▸ WHAT IS NEEDED:
Word for word, transcribe the data below from the line with "у дню защиты детей." to the line with "о и какие традиции", keeping both of those lines.

*** Opening DATA ***

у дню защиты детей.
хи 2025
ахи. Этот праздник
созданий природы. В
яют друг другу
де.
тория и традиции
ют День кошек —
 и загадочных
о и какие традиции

*** Closing DATA ***
*** Opening DATA ***

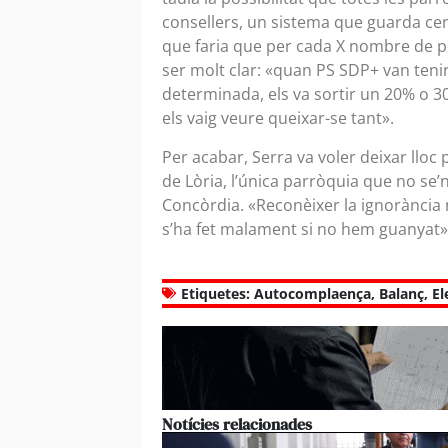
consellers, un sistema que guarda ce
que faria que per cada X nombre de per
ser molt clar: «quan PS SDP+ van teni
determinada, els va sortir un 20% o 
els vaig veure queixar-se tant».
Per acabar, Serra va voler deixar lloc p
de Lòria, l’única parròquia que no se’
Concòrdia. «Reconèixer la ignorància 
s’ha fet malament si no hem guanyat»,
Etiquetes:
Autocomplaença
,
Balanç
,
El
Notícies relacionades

*** Closing DATA ***
*** Opening DATA ***

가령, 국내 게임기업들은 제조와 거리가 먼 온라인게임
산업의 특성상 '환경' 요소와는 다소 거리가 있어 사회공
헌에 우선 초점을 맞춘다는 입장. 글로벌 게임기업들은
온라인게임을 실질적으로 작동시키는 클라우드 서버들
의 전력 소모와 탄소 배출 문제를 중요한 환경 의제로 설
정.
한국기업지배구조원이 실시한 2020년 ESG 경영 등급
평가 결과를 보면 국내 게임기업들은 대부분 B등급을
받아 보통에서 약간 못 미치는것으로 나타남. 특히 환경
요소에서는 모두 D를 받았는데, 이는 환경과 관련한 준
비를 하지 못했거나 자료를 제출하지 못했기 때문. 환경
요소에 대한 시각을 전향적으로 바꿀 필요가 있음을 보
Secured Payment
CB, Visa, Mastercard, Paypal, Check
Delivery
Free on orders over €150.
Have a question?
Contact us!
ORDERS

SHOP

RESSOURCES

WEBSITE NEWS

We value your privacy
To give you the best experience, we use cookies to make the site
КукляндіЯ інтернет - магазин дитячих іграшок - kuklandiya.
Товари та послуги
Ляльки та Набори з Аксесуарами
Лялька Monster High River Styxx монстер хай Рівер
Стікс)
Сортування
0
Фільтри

*** Closing DATA ***

▸ ANSWER SPACE:
у дню защиты детей.
хи 2025
ахи. Этот праздник
созданий природы. В
яют друг другу
де.
тория и традиции
ют День кошек —
 и загадочных
о и какие традиции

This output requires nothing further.